Housing and infrastructure investment, which are typically relied upon for stimulus, have become a concern due to a potential balance sheet recession. In this scenario, a sharp decline in asset prices would leave households and companies insolvent, prompting them to prioritize debt repayment. While China’s overleveraged property developers, exemplified by Evergrande, fit this narrative, a broader balance sheet crisis is not the unfolding reality.

Property prices have not significantly fallen, and efforts are being made to stabilize the market. A crash in property prices would have severe implications for both financial and social stability, as property comprises a significant portion of household wealth and serves as a crucial source of local government revenue. To prevent prices from declining, municipalities in China have implemented measures such as setting minimum sale prices, resulting in a decrease in transactions. While this poses a problem in terms of activity, it does not lead to default.

Another major concern lies with local government financing vehicles, which borrow funds for local infrastructure investment. Some of these vehicles are struggling to repay their debts and require restructuring. However, as they are state-owned entities with debts owed to state-owned banks, which are funded by Chinese households’ substantial savings trapped within the country due to capital controls, a crisis can be averted through careful management and the reshuffling of assets and debts within the system.

Instead of existing debts, the primary issue lies in the potential for new economic activity. Aging demographics and outmigration have led to a saturation of housing demand in many parts of the country. While allowing more construction in major cities like Beijing, Shanghai, and Shenzhen could inject vitality into the sector, it would also entail uncomfortable and politically destabilizing trade-offs. Incremental infrastructure spending remains an option, albeit with diminishing returns and the accumulation of further debt for the future.

Therefore, two sources of demand remain: trade and government spending. China’s current account surplus already indicates weak domestic demand and should serve as a warning to the rest of the world regarding a potential influx of highly competitive Chinese exports, including high-end products like electric vehicles. While China exporting deflation could help alleviate inflationary pressures in Western countries, it would come at a significant long-term economic cost.
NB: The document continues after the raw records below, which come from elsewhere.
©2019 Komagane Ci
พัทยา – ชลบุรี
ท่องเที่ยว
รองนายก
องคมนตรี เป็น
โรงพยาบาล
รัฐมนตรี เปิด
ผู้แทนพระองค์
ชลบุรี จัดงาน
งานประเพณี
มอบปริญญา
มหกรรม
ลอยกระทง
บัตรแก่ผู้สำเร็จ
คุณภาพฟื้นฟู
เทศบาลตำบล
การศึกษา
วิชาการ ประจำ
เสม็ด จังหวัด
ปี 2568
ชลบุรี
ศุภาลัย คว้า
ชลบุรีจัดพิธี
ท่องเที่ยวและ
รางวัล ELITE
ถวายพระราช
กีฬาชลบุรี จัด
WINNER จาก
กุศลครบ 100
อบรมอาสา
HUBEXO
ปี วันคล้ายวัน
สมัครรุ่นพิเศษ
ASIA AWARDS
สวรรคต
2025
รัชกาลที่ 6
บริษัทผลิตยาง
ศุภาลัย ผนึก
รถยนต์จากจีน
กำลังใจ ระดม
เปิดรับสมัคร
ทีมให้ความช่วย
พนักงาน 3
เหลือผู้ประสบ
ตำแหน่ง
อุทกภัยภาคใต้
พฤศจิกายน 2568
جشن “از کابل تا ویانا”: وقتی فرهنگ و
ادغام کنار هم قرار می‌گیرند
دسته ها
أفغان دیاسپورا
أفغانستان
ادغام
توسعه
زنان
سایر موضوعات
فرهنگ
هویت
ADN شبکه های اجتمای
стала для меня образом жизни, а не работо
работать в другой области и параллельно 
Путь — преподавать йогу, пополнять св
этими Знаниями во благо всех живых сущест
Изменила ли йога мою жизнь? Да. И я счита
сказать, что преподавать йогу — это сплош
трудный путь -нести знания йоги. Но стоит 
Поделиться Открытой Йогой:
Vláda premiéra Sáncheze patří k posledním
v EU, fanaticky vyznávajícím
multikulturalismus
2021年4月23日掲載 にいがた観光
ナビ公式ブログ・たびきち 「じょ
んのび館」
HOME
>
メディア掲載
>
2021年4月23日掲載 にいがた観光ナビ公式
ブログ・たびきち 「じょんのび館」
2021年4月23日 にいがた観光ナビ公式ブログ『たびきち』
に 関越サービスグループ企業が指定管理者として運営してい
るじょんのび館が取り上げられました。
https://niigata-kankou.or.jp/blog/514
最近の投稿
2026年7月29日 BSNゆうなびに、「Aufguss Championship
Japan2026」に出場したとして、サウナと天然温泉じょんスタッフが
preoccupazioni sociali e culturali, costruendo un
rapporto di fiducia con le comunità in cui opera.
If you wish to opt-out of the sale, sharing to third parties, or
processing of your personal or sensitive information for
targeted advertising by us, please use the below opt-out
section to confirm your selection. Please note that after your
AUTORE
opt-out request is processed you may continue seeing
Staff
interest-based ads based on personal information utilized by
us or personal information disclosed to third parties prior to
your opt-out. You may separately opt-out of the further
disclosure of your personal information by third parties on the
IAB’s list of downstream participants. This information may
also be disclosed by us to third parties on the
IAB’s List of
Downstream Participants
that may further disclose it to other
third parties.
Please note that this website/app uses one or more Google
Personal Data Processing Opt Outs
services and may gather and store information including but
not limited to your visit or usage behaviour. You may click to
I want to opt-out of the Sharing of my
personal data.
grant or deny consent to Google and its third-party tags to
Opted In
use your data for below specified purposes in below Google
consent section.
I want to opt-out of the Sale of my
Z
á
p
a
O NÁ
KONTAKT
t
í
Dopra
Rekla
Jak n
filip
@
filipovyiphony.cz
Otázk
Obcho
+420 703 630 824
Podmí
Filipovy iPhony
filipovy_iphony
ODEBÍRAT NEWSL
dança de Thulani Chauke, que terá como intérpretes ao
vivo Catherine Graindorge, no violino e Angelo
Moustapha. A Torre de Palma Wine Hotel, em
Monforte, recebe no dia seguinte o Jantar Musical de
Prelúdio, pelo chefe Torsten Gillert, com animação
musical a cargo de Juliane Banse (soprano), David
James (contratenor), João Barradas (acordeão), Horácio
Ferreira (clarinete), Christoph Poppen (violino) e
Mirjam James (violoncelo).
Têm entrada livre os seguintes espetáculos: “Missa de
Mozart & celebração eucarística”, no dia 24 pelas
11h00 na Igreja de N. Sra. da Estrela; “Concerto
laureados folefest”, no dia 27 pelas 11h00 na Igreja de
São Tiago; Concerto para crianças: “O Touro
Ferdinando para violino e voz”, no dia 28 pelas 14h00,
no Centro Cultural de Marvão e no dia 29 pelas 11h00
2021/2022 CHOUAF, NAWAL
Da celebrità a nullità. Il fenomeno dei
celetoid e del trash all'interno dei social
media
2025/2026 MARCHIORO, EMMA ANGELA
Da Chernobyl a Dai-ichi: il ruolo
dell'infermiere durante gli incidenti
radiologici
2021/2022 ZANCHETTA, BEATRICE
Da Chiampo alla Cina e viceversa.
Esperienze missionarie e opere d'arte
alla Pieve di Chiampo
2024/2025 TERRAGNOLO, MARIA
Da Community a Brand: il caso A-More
Ultimately, everyone, both inside and outside of China, should favor the final option. The Chinese central government possesses one of the lowest levels of debt globally and has the capacity to provide financial assistance to households, boost consumption, and stimulate economic activity. However, a recent politburo meeting presented a lengthy list of policies without concrete indications of immediate financial support. If China wishes to sustain its longstanding economic success, the ball is now in Beijing’s court to take proactive action.